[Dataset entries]
########################################

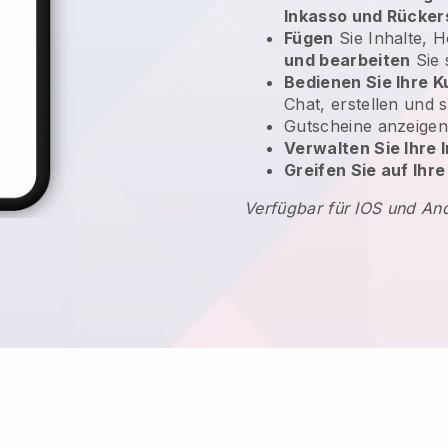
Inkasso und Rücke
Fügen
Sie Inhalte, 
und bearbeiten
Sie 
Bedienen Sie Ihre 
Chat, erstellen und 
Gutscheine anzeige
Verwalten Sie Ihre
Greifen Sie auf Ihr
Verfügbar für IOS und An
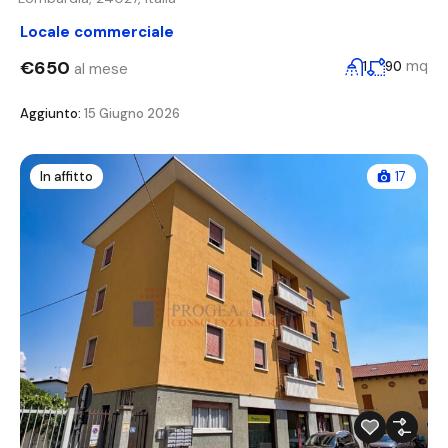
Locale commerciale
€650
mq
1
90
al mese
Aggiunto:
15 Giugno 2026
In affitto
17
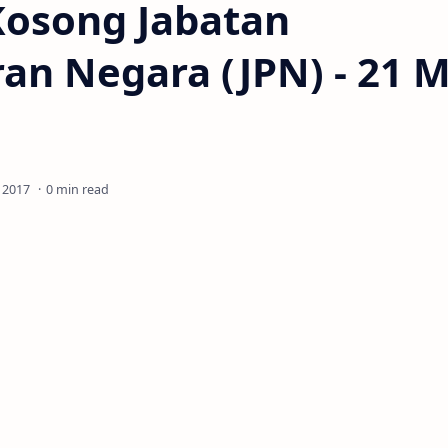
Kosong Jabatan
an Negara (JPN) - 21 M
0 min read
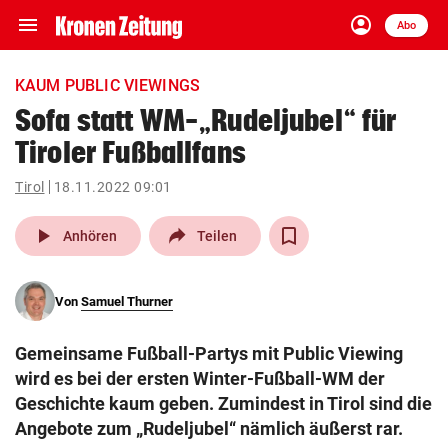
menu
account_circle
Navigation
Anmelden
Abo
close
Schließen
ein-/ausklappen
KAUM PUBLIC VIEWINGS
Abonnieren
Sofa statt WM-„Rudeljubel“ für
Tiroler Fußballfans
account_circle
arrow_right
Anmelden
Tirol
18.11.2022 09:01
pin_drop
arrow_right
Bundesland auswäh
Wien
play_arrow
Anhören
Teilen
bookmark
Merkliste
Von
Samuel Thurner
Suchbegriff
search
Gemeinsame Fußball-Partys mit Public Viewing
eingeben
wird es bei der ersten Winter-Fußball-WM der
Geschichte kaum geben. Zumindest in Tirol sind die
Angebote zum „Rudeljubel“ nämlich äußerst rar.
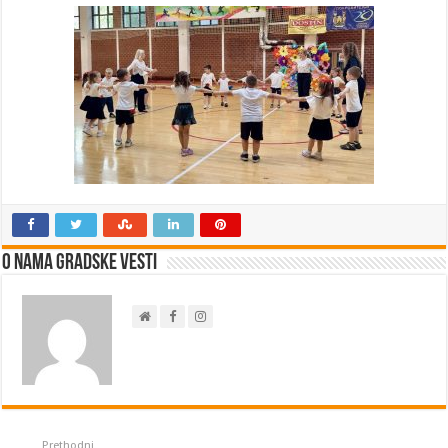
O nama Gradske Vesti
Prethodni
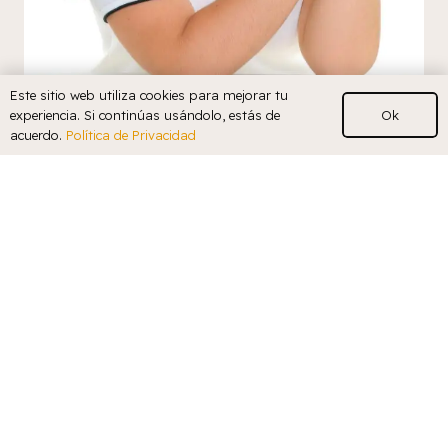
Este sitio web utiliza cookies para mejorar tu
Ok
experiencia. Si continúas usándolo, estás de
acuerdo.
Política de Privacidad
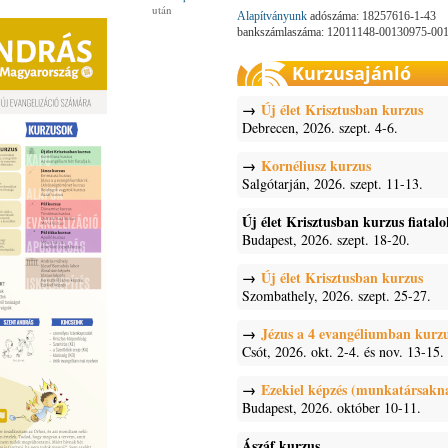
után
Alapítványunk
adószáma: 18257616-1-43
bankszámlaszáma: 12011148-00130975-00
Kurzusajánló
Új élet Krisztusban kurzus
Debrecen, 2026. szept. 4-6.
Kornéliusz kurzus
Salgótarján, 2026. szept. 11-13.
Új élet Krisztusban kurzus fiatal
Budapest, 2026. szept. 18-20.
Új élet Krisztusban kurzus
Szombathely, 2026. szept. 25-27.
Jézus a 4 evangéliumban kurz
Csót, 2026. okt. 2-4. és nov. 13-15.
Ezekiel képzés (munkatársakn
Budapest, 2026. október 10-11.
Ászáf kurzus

########################################

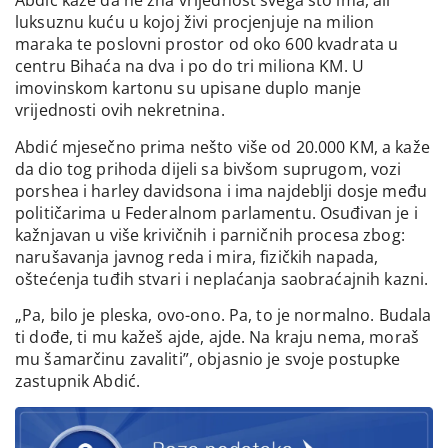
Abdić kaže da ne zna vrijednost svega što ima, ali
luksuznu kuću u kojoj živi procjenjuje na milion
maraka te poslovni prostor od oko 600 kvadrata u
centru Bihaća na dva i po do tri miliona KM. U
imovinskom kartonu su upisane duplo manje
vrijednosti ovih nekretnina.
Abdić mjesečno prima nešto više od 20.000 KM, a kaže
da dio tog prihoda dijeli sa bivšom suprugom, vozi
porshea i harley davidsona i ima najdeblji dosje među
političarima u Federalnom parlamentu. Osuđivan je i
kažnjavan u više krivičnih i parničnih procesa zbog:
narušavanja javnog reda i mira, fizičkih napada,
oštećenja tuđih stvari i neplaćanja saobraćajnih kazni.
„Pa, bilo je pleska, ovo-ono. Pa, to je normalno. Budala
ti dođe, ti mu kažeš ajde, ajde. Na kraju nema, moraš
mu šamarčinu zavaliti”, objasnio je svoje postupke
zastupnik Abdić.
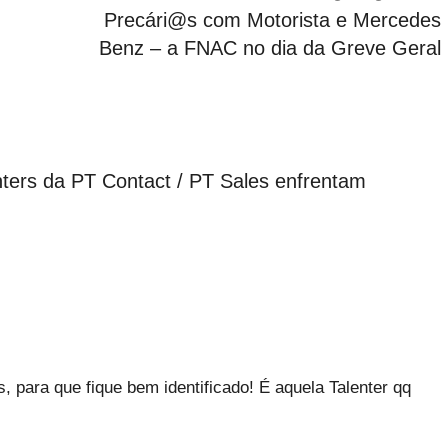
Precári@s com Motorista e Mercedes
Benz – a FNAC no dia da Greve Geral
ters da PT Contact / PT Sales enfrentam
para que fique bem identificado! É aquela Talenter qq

########################################

_EXERCISE DETAILS:_ From the data above, pick out each line containing "Abdić" and copy it.

_ANSWER TO THIS EXERCISE:_
Abdić kaže da ne zna vrijednost svega što ima, ali
Abdić mjesečno prima nešto više od 20.000 KM, a kaže
zastupnik Abdić.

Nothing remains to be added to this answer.